Cassis’s quaint and colourful old town is clustered around a compact little harbour, and some of its buildings date back to the 16th century. The village was a favourite subject of the fauvist artists, including Georges Braque (who lived here) and a bohemian, creative spirit has remained. On the first Sunday of every month (April to October only) a group of local artists set up an open-air market, with interpretations of Cassis and its famous landscape.
Cassis is surrounded on one side by a pebbly beach and the glittering blue sea; to the east by Cap Canaille, a massive, ochre coloured rampart, and to the west by soaring white cliffs that plunge straight into the sea, Their limestone was an important source of income until 1990, but these days this part of the Riviera is best known for the calanques, a string of sapphire blue, isolated inlets that stretch all the way to Marseilles.
The calanques were once the mouths of ancient rivers. Similar to Scandinavia’s fjords, glaciers activity forged them deeper into the earth and then the sea swept in, forming natural ‘pools’ and havens for small sea creatures. The nearest one to Cassis is at Port Miou, which is accessible by car or on foot. The most beautiful of them all is thought to be En-Vau, which has a tiny beach tucked under the skirt of a sheer white cliff. Access to most the calanques though is prohibitive and due to the risk of fire, coastal paths to that descend directly to them are closed from mid-June to mid-September. Instead, many people take a tourist boat from Cassis to explore them.
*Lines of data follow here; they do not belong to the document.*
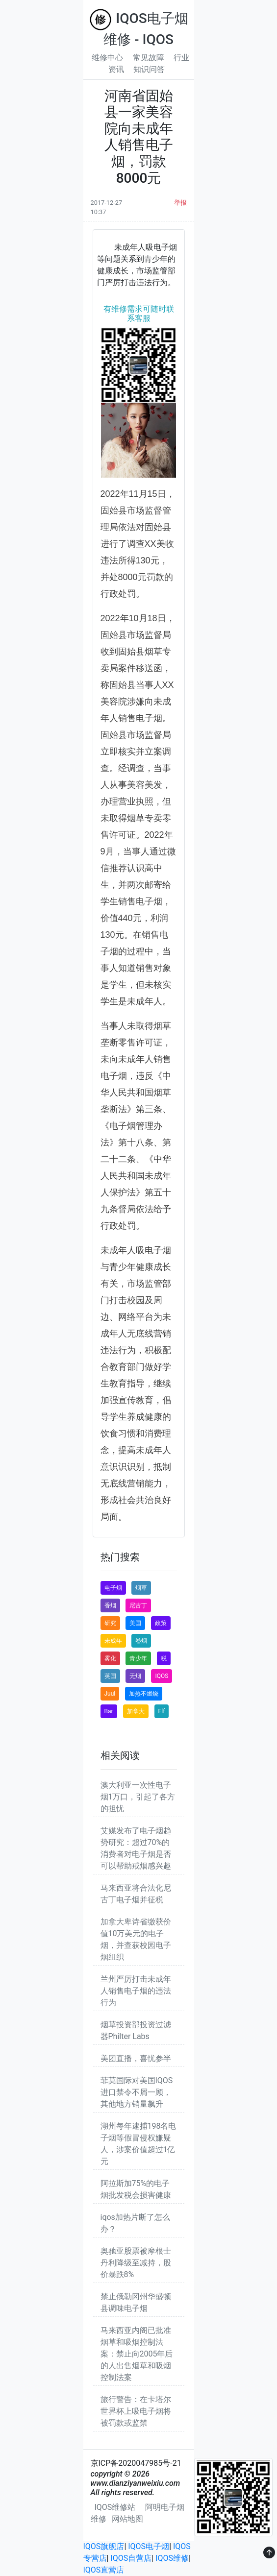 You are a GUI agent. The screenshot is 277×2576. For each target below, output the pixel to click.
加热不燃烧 (143, 1693)
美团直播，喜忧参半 (136, 2058)
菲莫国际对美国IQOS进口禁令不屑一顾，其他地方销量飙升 (137, 2092)
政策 (161, 1623)
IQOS (161, 1676)
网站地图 (127, 2519)
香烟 (110, 1605)
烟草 (141, 1587)
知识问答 (149, 69)
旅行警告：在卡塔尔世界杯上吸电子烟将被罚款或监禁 (136, 2411)
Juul (110, 1693)
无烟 (135, 1676)
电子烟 (113, 1587)
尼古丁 (138, 1605)
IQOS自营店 (130, 2558)
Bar (108, 1711)
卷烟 (141, 1640)
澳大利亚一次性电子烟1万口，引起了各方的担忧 (138, 1796)
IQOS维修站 (115, 2507)
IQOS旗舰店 (104, 2546)
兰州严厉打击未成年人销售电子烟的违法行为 (136, 1990)
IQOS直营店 (104, 2570)
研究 (110, 1623)
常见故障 (148, 57)
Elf (161, 1711)
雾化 (110, 1658)
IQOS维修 (172, 2558)
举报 (180, 202)
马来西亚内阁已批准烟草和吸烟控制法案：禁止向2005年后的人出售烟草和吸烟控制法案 (137, 2354)
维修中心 (107, 57)
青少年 (138, 1658)
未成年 (113, 1640)
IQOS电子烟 (148, 2546)
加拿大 (136, 1711)
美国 (135, 1623)
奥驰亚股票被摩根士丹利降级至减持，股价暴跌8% (136, 2262)
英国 (110, 1676)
Wine from Cassis, the first in France to receive an official AOC (awarded in 1936) is another of Cassis’ pleasant surprises. The local blanc de blanc is considered the only drop worthy of accompanying the region’s famous seafood, so order a bottle with your bouillabaisse. Otherwise, make you way to arte-deco cellars of Clos Sainte-Magdeleine in the village itself, who organically-grow their grapes on the slopes of Cap Canaille.